On 21 June 2008, marking the birthday of slain former Prime Minister Benazir Bhutto, Prime Minister Yousaf Raza Gilani proposed to the National Assembly that all death sentences in Pakistan should be commuted to life imprisonment.

Amnesty International calls on the President of Pakistan Asif Ali Zardari —Benazir Bhutto’s widower—to mark his wife’s birthday and the one-year anniversary of Prime Minister Gilani’s proposal by immediately commuting all death sentences to terms of imprisonment. The President holds the Constitutional authority to commute death sentences without further delay.

Amnesty international is encouraged by the decreasing number of death sentences and executions in Pakistan in 2008. But Pakistan continues to apply the death penalty and some 7,500 prisoners remain on death row. In 2008, an estimated 236 people were sentenced to death, 36 of them were executed, including 16 after the Prime Minister's June statement.

These executions, along with the November 2008 Prevention of Electronic Crimes Ordinance--which provides for the death sentence when “the offence of cyber terrorism” causes death--defy the spirit of Prime Minister Gilani’s commutation proposal.

Amnesty International opposes the death penalty in all cases and without exception, believing it to be the ultimate cruel, inhuman and degrading punishment and a violation of the right to life, as proclaimed in the Universal Declaration of Human Rights and other international human rights instruments. The death penalty legitimises an irreversible act of violence by the state and will inevitably claim innocent victims, as has been persistently demonstrated.

Amnesty International’s research shows that lower courts in Pakistan frequently impose the death sentence for murder in the expectation that the sentence will not be carried out as families are likely to reach a compromise, and forgive the alleged perpetrator, leading to his or her release in accordance with the provisions for qisas in Pakistani law. Sometimes negotiations over compensation continue while the convict stands ready to be hanged.

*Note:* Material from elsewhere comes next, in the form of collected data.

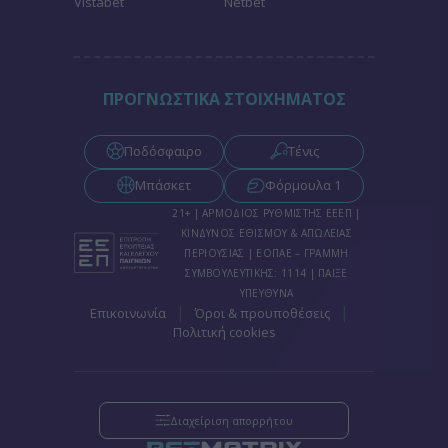
Vistabet
Netbet
functionality and fraud prevention, and other
user protection.
ΠΡΟΓΝΩΣΤΙΚΑ ΣΤΟΙΧΗΜΑΤΟΣ
Ποδόσφαιρο
Τένις
Μπάσκετ
Φόρμουλα 1
21+ | ΑΡΜΟΔΙΟΣ ΡΥΘΜΙΣΤΗΣ ΕΕΕΠ |
ΚΙΝΔΥΝΟΣ ΕΘΙΣΜΟΥ & ΑΠΩΛΕΙΑΣ
ΠΕΡΙΟΥΣΙΑΣ | ΕΟΠΑΕ – ΓΡΑΜΜΗ
ΣΥΜΒΟΥΛΕΥΤΙΚΗΣ: 1114 | ΠΑΙΞΕ
ΥΠΕΥΘΥΝΑ
|
|
Επικοινωνία
Όροι & προυποθέσεις
Πολιτική cookies
Διαχείριση απορρήτου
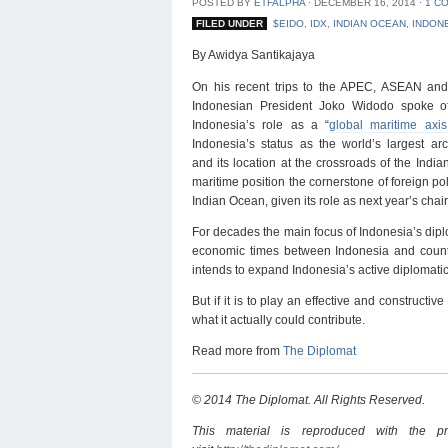
POSTED BY
ETFALPHA
⋅
DECEMBER 16, 2014
⋅
1 C
FILED UNDER
$EIDO
,
IDX
,
INDIAN OCEAN
,
INDON
By Awidya Santikajaya
On his recent trips to the APEC, ASEAN an
Indonesian President Joko Widodo spoke 
Indonesia’s role as a “
global maritime axis
Indonesia’s status as the world’s largest arc
and its location at the crossroads of the Ind
maritime position the cornerstone of foreign pol
Indian Ocean, given its role as next year’s cha
For decades the main focus of Indonesia’s dip
economic times between Indonesia and countri
intends to expand Indonesia’s active diplomati
But if it is to play an effective and construct
what it actually could contribute.
Read more from
The Diplomat
© 2014 The Diplomat. All Rights Reserved.
This material is reproduced with the p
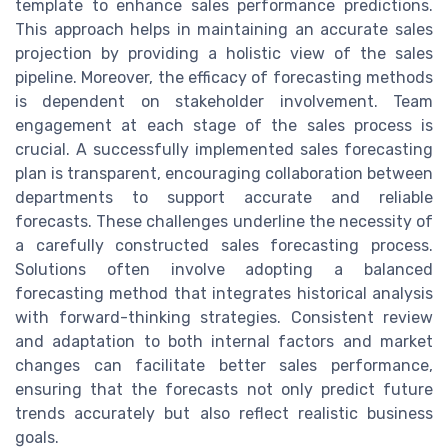
template to enhance sales performance predictions.
This approach helps in maintaining an accurate sales
projection by providing a holistic view of the sales
pipeline. Moreover, the efficacy of forecasting methods
is dependent on stakeholder involvement. Team
engagement at each stage of the sales process is
crucial. A successfully implemented sales forecasting
plan is transparent, encouraging collaboration between
departments to support accurate and reliable
forecasts. These challenges underline the necessity of
a carefully constructed sales forecasting process.
Solutions often involve adopting a balanced
forecasting method that integrates historical analysis
with forward-thinking strategies. Consistent review
and adaptation to both internal factors and market
changes can facilitate better sales performance,
ensuring that the forecasts not only predict future
trends accurately but also reflect realistic business
goals.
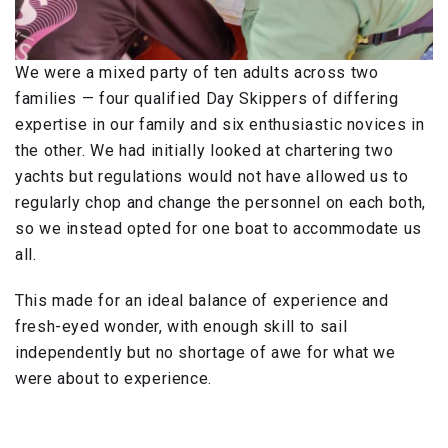
We were a mixed party of ten adults across two
families — four qualified Day Skippers of differing
expertise in our family and six enthusiastic novices in
the other. We had initially looked at chartering two
yachts but regulations would not have allowed us to
regularly chop and change the personnel on each both,
so we instead opted for one boat to accommodate us
all.
This made for an ideal balance of experience and
fresh-eyed wonder, with enough skill to sail
independently but no shortage of awe for what we
were about to experience.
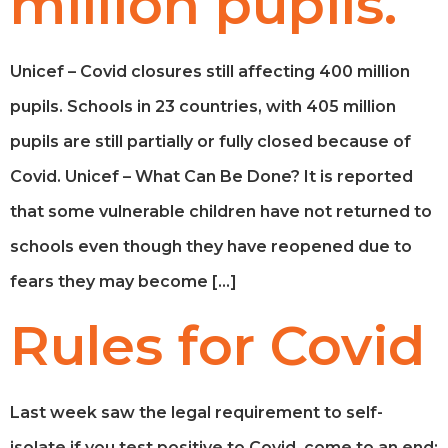
million pupils.
Unicef – Covid closures still affecting 400 million
pupils. Schools in 23 countries, with 405 million
pupils are still partially or fully closed because of
Covid. Unicef – What Can Be Done? It is reported
that some vulnerable children have not returned to
schools even though they have reopened due to
fears they may become […]
Rules for Covid
Last week saw the legal requirement to self-
isolate if you test positive to Covid, come to an end;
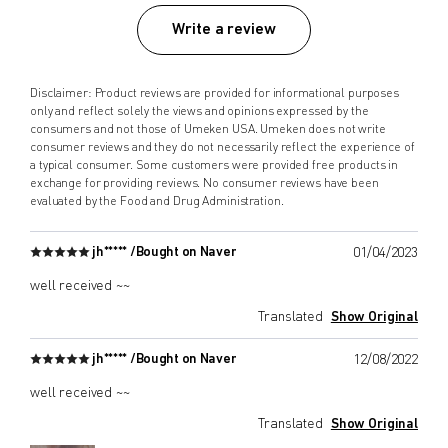
Write a review
Disclaimer: Product reviews are provided for informational purposes
only and reflect solely the views and opinions expressed by the
consumers and not those of Umeken USA. Umeken does not write
consumer reviews and they do not necessarily reflect the experience of
a typical consumer. Some customers were provided free products in
exchange for providing reviews. No consumer reviews have been
evaluated by the Food and Drug Administration.
jh***** /
Bought on Naver
01/04/2023
well received ~~
Translated
Show Original
jh***** /
Bought on Naver
12/08/2022
well received ~~
Translated
Show Original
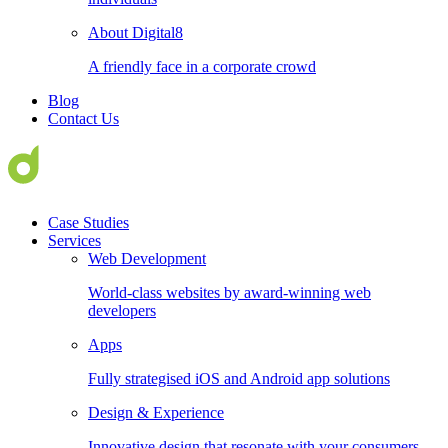
About Digital8
A friendly face in a corporate crowd
Blog
Contact Us
Case Studies
Services
Web Development
World-class websites by award-winning web
developers
Apps
Fully strategised iOS and Android app solutions
Design & Experience
Innovative design that resonate with your consumers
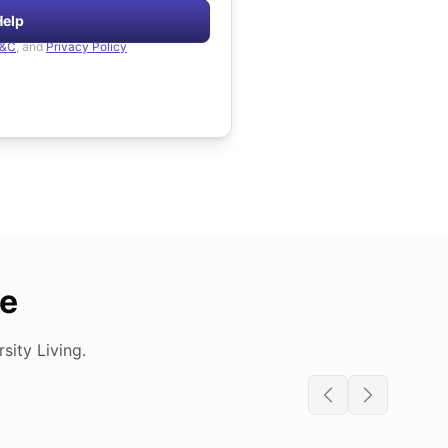
Help
&C
, and
Privacy Policy
de
ity Living.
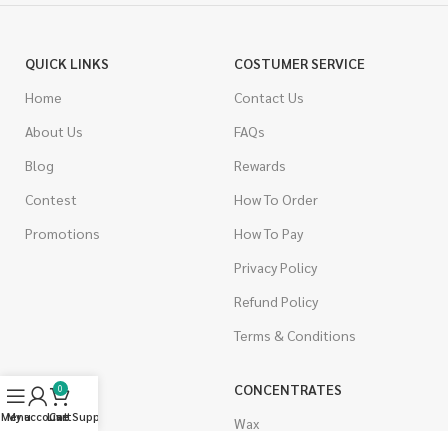
QUICK LINKS
COSTUMER SERVICE
Home
Contact Us
About Us
FAQs
Blog
Rewards
Contest
How To Order
Promotions
How To Pay
Privacy Policy
Refund Policy
Terms & Conditions
CANNABIS
CONCENTRATES
0
Menu
My account
Live Support
Cart
Indica
Wax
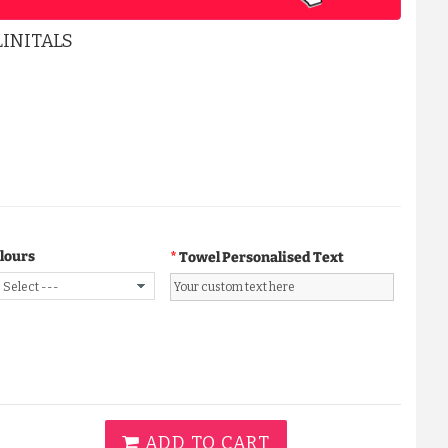
INITALS
A CLASSY WAFFLE BATHROBE ...
£15.99
ADD TO CART
lours
Towel Personalised Text
ADD TO CART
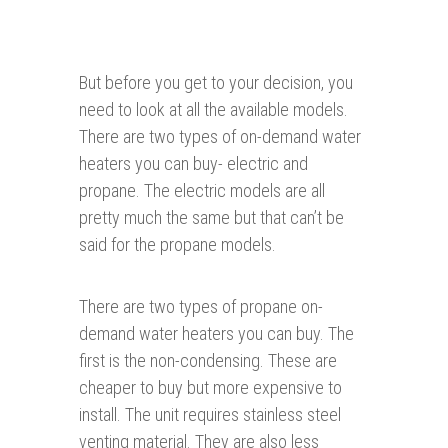
But before you get to your decision, you
need to look at all the available models.
There are two types of on-demand water
heaters you can buy- electric and
propane. The electric models are all
pretty much the same but that can’t be
said for the propane models.
There are two types of propane on-
demand water heaters you can buy. The
first is the non-condensing. These are
cheaper to buy but more expensive to
install. The unit requires stainless steel
venting material. They are also less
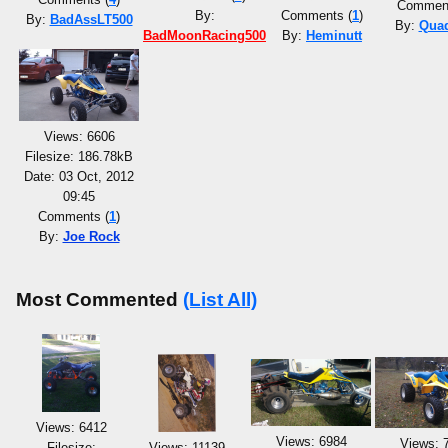
Comment
By:
Comments (
1
)
By:
BadAssLT500
By:
Qua
BadMoonRacing500
By:
Heminutt
Views: 6606
Filesize: 186.78kB
Date: 03 Oct, 2012
09:45
Comments (
1
)
By:
Joe Rock
Most Commented
(List All)
Views: 6412
Views: 6984
Views: 
Filesize:
Views: 11139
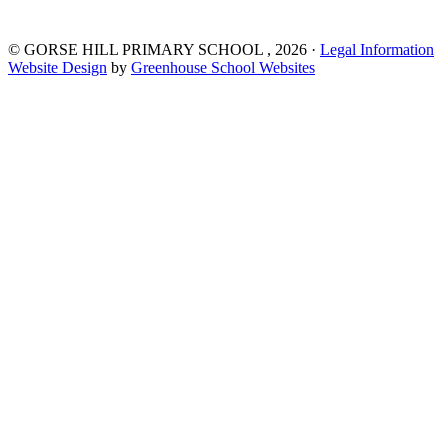
©
GORSE HILL PRIMARY SCHOOL
, 2026 ·
Legal Information
Website Design
by
Greenhouse School Websites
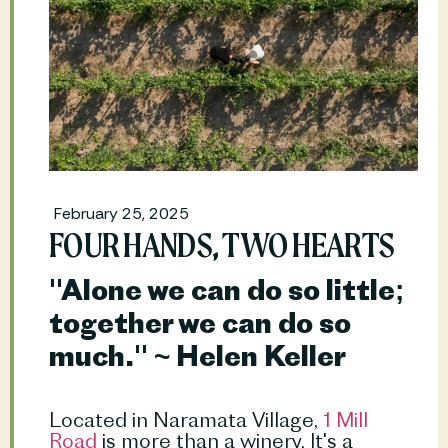
February 25, 2025
FOUR HANDS, TWO HEARTS
"Alone we can do so little; 
together we can do so 
much." ~ Helen Keller
Located in Naramata Village,
 1 Mill 
Road
 is more than a winery. It's a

The law on murder and physical injury based upon the principles of qisas and diyat (retribution and “blood money” in the form of financial compensation) are in practice discriminatory: the rich and powerful usually have the means to secure the pardon of the victim’s family and thereby obtain their release, whereas the poor and powerless are often executed.

The Special Rapporteur on extrajudicial, summary or arbitrary executions has further developed this point by stating: “where the private diyah pardon stands alone and when it relates to the death penalty, it is almost certain to lead to significant violations of the right to due process in situations where a pardon is not granted. To the extent that the procedure does not provide for a final judgement by a court of law, or for the right to seek pardon or commutation of the sentence from the State authorities, the requirements of international law will be violated. Where the diyah pardon is available it must be supplemented by a separate, public system for seeking an official pardon or commutation.” (See report of the Special Rapporteur to the UN General Assembly, A/61/311, paragraph 61.)

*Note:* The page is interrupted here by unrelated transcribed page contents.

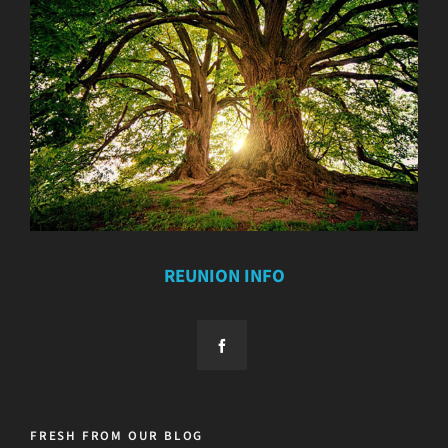
REUNION INFO
FRESH FROM OUR BLOG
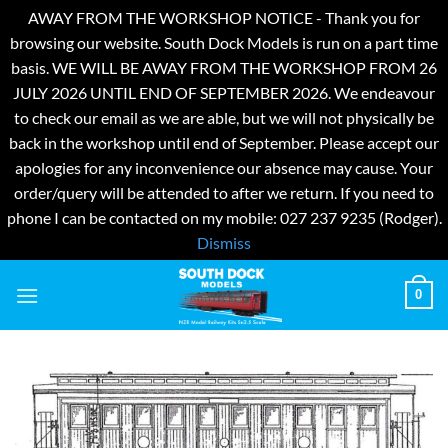
AWAY FROM THE WORKSHOP NOTICE - Thank you for
browsing our website. South Dock Models is run on a part time
basis. WE WILL BE AWAY FROM THE WORKSHOP FROM 26
JULY 2026 UNTIL END OF SEPTEMBER 2026. We endeavour
to check our email as we are able, but we will not physically be
back in the workshop until end of September. Please accept our
apologies for any inconvenience our absence may cause. Your
order/query will be attended to after we return. If you need to
phone I can be contacted on my mobile: 027 237 9235 (Rodger).
Dismiss
Skip
0
to
content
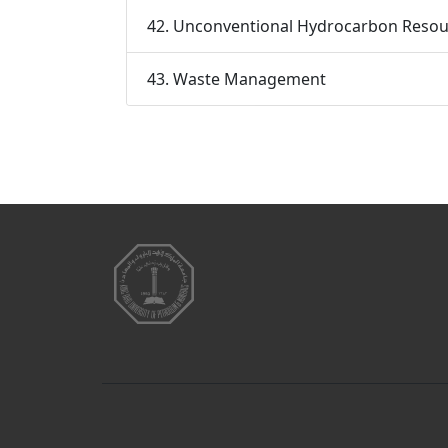
42. Unconventional Hydrocarbon Resou
43. Waste Management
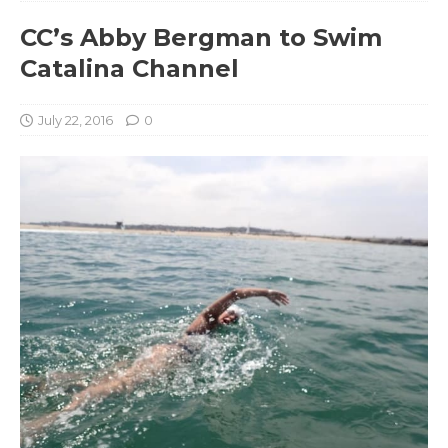
CC’s Abby Bergman to Swim
Catalina Channel
July 22, 2016
0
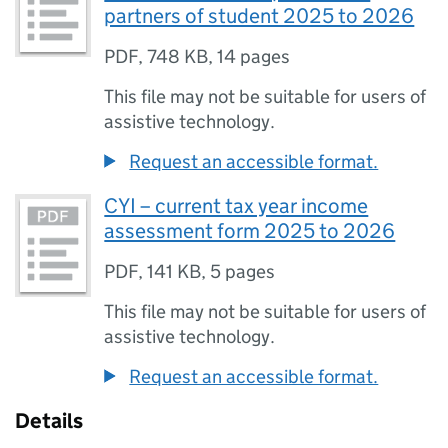
partners of student 2025 to 2026
PDF
,
748 KB
,
14 pages
This file may not be suitable for users of
assistive technology.
Request an accessible format.
CYI – current tax year income
assessment form 2025 to 2026
PDF
,
141 KB
,
5 pages
This file may not be suitable for users of
assistive technology.
Request an accessible format.
Details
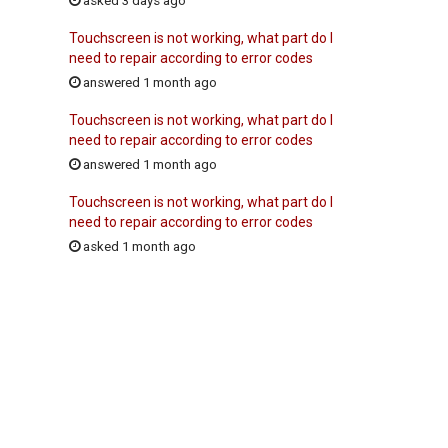
asked 3 days ago
Touchscreen is not working, what part do I
need to repair according to error codes
answered 1 month ago
Touchscreen is not working, what part do I
need to repair according to error codes
answered 1 month ago
Touchscreen is not working, what part do I
need to repair according to error codes
asked 1 month ago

Amnesty International’s concern about the large number of death sentences in Pakistan is heightened by the fact that many appear to be imposed in unfair trials characterised by lack of access to legal counsel and acceptance of evidence inadmissible under international law, including by special courts. Members of religious minorities seem disproportionately vulnerable to discrimination and unfair and erroneous convictions in capital cases.

On 18 December 2007, the United Nations General Assembly adopted Resolution 62/149 on “Moratorium on the use of the Death Penalty”. The resolution was adopted by 104 votes in favour, 54 against and 29 abstentions. Pakistan’s previous government under President Pervez Musharraf voted against the resolution. A second resolution 63/168 on the moratorium was adopted a year later in December with an even greater margin of support. Amnesty International was disappointed that Pakistan voted against the resolution despite Prime Minister Gilani’s promise regarding commutation of death penalties on 21 June 2008.

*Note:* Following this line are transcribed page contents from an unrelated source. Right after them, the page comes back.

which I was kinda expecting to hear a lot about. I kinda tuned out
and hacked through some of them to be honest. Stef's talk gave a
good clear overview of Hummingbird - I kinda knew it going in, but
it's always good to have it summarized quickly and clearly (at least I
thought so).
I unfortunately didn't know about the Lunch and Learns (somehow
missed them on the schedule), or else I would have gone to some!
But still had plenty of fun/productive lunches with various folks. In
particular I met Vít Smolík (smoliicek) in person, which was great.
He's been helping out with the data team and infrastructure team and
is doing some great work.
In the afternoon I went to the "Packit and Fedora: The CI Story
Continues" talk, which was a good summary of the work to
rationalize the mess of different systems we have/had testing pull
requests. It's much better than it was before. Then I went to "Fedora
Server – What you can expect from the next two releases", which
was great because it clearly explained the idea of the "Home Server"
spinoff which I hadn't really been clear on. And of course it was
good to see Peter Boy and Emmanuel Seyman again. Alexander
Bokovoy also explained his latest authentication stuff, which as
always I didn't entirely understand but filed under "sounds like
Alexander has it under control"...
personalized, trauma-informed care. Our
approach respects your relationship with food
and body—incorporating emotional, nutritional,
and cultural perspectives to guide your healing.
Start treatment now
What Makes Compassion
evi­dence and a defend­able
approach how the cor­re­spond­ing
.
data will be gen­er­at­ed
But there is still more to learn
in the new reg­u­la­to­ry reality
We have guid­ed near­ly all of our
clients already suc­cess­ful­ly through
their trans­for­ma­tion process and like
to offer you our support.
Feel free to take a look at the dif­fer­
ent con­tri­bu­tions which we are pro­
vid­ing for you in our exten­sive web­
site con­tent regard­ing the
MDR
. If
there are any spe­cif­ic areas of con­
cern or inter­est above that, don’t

We urge the President of Pakistan to follow through on Prime Minister Gilani’s commutation proposal and the example set by former Prime Minister, the late Benazir Bhutto, who shortly after being elected Prime Minister in 1988 commuted all death sentences to life imprisonment.

Momentum is gathering across the world to end capital punishment. As of today, 139 countries have abolished the death penalty in law or in practice, including Sri Lanka, the Philippines and Nepal. Pakistan sent a positive signal by acceding to three human rights treaties in April last year.

Amnesty International now call upon Pakistan President to seize the occasion of Benazir Bhutto’s birthday, and one year on from the commutation proposal and to commute all death sentences to terms of imprisonment as a first step to abolition of the death penalty.